Rendering a Sprite

Since we are building a 2D game engine, a good starting point would be to ask how do we render (show) a sprite on screen. High level languages have libraries that make this task very easy. In javascript for example, we can just write:

drawImage(image, x, y)

This would draw image at position x,y on our canvas. With low-level languages, the process is more involved but also more flexible. Since we care about performance, we want to make use of hardware acceleration so we will be using OpenGL¹ to do our drawing. Rendering anything using OpenGL requires a lengthy and cumbersome setup process, which our game engine will take care off on behalf of the user. This setup will include the following steps:

Creating an application window
Setting up OpenGL parameters
Loading resources (sprites)

For this tutorial it’s recomended to start with an empty Go project and fill in the code as you go through the tutorial. The completed code is here in case you need it.

Creating a Window

Creating a window is an operating system specific operation.

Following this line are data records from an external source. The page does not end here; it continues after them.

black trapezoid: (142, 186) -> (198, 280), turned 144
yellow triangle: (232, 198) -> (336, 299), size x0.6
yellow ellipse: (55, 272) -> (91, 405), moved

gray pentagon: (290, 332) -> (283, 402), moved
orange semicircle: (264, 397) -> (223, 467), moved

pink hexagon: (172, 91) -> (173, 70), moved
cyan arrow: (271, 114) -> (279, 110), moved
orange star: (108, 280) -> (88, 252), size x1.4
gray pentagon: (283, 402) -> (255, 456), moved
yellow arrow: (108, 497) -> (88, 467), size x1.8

Fortunately, there are many libraries that abstract the process away and also make it platform-agnostic. We will be using SDL². SDL has been around for a while and has been used in Valve’s Source game engine. We will also be using SDL later to get low-level access to keyboard, mouse and gamepad inputs.

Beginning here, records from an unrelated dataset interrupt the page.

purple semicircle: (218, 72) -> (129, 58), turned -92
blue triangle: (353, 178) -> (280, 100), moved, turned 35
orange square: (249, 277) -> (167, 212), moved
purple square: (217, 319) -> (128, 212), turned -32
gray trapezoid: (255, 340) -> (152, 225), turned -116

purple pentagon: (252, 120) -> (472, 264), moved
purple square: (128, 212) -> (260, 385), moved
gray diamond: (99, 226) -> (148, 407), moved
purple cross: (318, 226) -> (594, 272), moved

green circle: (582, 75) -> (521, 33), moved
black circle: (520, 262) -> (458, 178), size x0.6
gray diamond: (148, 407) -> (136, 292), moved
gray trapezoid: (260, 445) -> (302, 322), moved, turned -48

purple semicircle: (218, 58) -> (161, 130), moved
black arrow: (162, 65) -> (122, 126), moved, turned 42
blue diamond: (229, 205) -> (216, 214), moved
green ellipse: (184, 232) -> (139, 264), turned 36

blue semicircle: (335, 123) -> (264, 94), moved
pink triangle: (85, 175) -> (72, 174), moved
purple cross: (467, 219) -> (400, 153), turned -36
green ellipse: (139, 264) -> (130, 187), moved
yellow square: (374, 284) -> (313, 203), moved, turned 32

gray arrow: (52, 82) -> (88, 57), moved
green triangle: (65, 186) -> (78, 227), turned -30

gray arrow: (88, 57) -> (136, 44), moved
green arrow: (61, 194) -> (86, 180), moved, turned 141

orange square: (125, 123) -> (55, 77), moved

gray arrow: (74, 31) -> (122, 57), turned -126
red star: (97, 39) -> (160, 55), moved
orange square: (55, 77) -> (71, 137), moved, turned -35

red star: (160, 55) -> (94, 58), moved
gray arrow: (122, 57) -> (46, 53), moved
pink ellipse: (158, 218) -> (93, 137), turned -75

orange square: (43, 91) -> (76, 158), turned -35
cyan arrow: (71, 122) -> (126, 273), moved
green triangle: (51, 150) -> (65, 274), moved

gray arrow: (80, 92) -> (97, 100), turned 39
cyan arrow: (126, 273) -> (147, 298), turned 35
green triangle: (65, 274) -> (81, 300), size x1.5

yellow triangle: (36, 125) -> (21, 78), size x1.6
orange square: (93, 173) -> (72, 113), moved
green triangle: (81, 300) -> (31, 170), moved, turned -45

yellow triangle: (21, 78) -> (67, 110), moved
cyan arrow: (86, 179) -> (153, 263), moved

To setup a window using SDL we use:

window := sdl.CreateWindow(name, x, y, width, height, options)

Which creates a window at screen position (x,y) (measured in pixels). The window’s title bar will show name and the window will have size (width, height). The options parameter accepts a bunch of flags that can be OR’d together like this:

var options uint32 = sdl.WINDOW_RESIZABLE | sdl.WINDOW_BORDERLESS | sdl.WINDOW_OPENGL

The option sdl.WINDOW_OPENGL is mandatory as we will be using the window to draw with OpenGL.

Setting up OpenGL

OpenGL setup begins with creating an OpenGL context which is the internal data structures OpenGL needs to operate. The OpenGL context includes the frame buffer which is the data structure that stores pixels to be drawn on screen. The OpenGL context is associated with the window on which it is displayed and SDL can do the basic setup for us:

window.GLCreateContext()

The created context needs to be initialized by running:

gl.Init()

With this we are ready to start using OpenGL functions. To finish up our setup, we need to enable some OpenGL settings.

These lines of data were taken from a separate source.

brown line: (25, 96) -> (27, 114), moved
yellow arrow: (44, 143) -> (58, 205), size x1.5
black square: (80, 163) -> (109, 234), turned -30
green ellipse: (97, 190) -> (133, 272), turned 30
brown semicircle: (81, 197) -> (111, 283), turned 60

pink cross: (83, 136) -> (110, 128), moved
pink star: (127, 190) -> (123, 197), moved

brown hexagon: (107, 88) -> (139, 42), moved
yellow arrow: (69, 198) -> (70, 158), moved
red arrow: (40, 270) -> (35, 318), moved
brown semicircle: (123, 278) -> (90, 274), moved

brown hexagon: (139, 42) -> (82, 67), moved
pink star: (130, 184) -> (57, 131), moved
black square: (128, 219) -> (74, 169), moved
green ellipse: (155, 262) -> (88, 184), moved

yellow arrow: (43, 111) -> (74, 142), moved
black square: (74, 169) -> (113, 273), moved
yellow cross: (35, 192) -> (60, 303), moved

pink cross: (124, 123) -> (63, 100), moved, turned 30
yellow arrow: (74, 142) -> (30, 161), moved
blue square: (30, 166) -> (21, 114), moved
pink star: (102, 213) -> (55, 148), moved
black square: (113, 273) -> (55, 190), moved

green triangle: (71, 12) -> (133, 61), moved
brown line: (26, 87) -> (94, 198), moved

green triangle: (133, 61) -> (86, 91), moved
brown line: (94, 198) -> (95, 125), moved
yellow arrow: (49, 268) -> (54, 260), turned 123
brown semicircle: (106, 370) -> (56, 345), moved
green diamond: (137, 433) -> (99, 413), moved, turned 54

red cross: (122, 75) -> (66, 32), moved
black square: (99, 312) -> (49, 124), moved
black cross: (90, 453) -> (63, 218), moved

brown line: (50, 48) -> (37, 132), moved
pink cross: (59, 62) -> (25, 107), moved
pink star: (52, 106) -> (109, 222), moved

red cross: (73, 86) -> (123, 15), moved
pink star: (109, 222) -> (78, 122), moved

gl.BlendFunc(gl.SRC_ALPHA, gl.ONE_MINUS_SRC_ALPHA)
gl.Enable(gl.BLEND)
gl.Enable(gl.DEPTH_TEST)
gl.ClearColor(0.1, 0.1, 0.1, 1)
gl.Viewport(x, y, width, height)

These enable alpha testing, which lets us use transparent sprites (sprites that have an alpha channel) and depth testing, which allows sprites to occlude other sprites. We also set a default background color and make it dark gray (values passed are red, green, blue and alpha and values range between 0 and 1). Resist the urge to make it black. Miss-configuration or bugs can make your sprites show up as black and by having a gray background we can catch that (you can also use a color if you like). The final configuration we need to provide is the viewport which tells OpenGL where on the window to draw at. We provide the lower left edge of a box and a width/height in pixels. Passing 0,0 and the width, height of our window will let OpenGL write to the whole window but we are free to write to any sub-portion of the window (we could, for example leave the left 25% of the window unused to later draw a game UI). With these our setup is complete. At this point our setup code creates an OpenGL window and exits immediately.

Triangles

OpenGL renders geometric primitives the simplest of which is the triangle. Lets see how we can get a triangle to render. Firstly we need to provide the three vertices that makes up a triangle.

var triangle = [9]float32{
    0, 0, 0, 
    1, 0, 0, 
    0, 1, 0, 
}

These vertices define a right angle triangle with a side length of 1 unit.

The values are intended to be used in tuples of 3 and each tuple represents a width, height, depth (x,y,z) value. To render this triangle, OpenGL expects this data in a specialized data structure called a vertex buffer object (VBO). The VBO represents memory allocated on the GPU so creating one is not as straightforward as calling make(). We create a VBO like this:

var vbo uint32
gl.GenBuffers(1, &vbo)
gl.BindBuffer(gl.ARRAY_BUFFER, vbo)
gl.BufferData(gl.ARRAY_BUFFER, 4*len(triangle), gl.Ptr(&triangle[0]), gl.DYNAMIC_DRAW)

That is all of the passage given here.